Los dos amantes tenían un plan que lo consideraban propicio, en aquellos días el presidente Juá­rez fue invitado a una cena en la misma hacienda en donde se en­cuentran, ella deberá aprovechar la oportunidad y lograr hacerse de la atención del mandatario, en mu­cho está en juego no solo el creci­miento del movimiento conserva­dor, sino existen afrentas que pa­gar, especialmente a Porfirio Díaz y Juárez.

¡Serán liquidados!

El salón principal de la hacien­da es brillante, de pisos de madera, un fino velo cubre todas las venta­nas y deja pasar el viento frío de la región, las velas están en perfecto estado e iluminan repetidos des­tellos de los cristales cortados. La música toca los valses recién estre­nados en Viena y el licor corre jun­to con las viandas de manera certe­ra, los invitados — todos estricta­mente vestidos de gala— le dan a la noche un toque especial.
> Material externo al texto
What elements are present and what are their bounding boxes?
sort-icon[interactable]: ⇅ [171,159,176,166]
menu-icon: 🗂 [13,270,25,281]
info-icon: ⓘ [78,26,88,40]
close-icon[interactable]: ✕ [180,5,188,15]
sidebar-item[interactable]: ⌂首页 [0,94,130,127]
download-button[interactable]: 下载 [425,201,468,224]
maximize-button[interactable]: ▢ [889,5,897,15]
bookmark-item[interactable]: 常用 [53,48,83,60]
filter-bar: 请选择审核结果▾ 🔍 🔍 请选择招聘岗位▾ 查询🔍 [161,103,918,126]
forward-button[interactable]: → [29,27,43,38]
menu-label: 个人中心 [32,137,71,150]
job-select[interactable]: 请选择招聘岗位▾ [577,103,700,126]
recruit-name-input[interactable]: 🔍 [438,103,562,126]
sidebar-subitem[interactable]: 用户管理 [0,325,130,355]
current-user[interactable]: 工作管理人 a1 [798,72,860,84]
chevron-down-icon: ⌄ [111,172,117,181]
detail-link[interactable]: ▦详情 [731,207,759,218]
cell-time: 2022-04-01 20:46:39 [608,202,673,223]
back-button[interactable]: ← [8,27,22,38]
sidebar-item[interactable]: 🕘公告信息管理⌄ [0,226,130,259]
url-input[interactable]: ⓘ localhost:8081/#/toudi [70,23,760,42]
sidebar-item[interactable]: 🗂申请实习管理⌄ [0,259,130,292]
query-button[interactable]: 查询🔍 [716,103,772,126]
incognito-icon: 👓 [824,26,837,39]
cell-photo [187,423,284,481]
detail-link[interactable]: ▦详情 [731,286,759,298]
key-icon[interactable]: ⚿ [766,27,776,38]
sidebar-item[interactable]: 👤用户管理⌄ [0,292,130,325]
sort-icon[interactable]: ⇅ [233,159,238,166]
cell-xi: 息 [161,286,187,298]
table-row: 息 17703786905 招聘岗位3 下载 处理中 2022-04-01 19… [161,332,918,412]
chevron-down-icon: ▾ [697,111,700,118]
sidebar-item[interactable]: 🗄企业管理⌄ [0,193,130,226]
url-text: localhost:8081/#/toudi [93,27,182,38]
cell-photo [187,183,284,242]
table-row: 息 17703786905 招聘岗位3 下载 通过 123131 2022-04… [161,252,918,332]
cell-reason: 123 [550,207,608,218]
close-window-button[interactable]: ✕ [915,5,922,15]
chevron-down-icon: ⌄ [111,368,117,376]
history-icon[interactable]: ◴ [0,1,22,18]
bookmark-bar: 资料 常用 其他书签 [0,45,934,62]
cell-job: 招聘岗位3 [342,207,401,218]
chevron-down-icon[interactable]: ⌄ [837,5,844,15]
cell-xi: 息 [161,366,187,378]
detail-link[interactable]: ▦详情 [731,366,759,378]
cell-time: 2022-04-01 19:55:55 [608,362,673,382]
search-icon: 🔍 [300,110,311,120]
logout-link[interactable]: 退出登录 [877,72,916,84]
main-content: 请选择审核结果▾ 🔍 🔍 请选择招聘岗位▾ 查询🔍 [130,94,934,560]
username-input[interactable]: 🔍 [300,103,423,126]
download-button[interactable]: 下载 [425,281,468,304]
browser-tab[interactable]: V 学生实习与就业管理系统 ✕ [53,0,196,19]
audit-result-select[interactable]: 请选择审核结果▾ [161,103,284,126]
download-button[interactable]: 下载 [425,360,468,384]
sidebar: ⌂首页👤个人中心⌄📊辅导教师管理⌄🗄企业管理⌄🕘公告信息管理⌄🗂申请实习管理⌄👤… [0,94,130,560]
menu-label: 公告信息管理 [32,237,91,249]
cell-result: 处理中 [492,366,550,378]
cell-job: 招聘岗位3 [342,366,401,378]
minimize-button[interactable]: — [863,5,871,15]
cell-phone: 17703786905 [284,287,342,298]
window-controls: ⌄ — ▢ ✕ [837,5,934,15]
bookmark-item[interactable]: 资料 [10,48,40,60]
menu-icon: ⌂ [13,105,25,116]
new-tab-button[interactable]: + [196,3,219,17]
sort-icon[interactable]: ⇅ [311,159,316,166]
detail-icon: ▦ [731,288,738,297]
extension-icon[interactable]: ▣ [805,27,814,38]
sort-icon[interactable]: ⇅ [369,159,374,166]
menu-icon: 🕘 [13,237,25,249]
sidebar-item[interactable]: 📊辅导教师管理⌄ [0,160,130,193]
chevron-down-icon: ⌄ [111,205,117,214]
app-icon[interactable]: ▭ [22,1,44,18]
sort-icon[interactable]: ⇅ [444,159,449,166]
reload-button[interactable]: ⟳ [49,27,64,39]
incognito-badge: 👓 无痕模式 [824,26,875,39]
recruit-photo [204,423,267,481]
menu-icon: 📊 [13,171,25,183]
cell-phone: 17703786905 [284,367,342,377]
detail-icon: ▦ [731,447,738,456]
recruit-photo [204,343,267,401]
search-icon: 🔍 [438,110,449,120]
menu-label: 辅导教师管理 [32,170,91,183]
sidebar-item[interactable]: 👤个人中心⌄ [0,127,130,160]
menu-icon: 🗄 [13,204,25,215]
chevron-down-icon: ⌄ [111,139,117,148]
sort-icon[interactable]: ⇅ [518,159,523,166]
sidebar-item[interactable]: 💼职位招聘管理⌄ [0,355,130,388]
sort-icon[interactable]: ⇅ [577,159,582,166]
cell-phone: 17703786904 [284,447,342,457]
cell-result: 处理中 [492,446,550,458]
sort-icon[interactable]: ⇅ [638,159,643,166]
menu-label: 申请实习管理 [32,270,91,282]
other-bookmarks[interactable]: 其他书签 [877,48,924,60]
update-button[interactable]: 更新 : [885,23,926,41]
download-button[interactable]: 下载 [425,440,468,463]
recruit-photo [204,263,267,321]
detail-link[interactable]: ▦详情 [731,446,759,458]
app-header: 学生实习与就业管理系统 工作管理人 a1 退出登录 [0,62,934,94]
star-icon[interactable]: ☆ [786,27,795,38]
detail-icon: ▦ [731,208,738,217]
Una mujer llama la atención del presidente Juárez que está cercano a Lerdo de Tejada, ambos compar­ten el vino —de extracción arago­nés con un poco de miel, de notas suaves y marcadas por la mora, al­canzan a distinguir algunos tonos de roble—.

La doncella se hace llamar Ma­siel — es Leonarda Emilia, la la­drona de piel canela— que a tiem­po dista mucho de un nombre co­mún, pero sabe el presidente que toda esa noche tendrán secretos que esconder, se miran algunas máscaras de festivales venecia­nos, como si fuera el comienzo del carnaval, los escotes de las mujeres ponen nervioso al que más.

Se acercó con dos copas de la misma botella que ellos, y atenta a los ojos del presidente fue direc­ta en la forma y el elegante modo de hacerse ver.

—¡Un gusto saludarle Sr Pre­sidente!

—Hermosa flor de aromas sua­ves, le coronan su belleza joven mujer— inspirado el mandatario le contestó.

—¿Sería menester lograr hacer un brindis con su excelencia?

—Para un servidor es un pla­cer… — dijo Juárez y tomó la copa de la mano de la mujer, quien ale­gremente dejó sus dedos para ro­zar su mano.

—¡Por sus bellos ojos gentil da­ma!

—Por los míos.

Tomaron el contenido hasta el fondo.

Sebastián Lerdo de Tejada so­lamente sonrió, sus ojos se clava­ron en los de Masiel, ambos aún saboreaban aquél pacto que no fue de sangre, sino de pasiones y os­curas figuras, de desenfreno y au­mentada pasión, se había logra­do que se tomara el presidente el brebaje, solo será cosa de contar los días.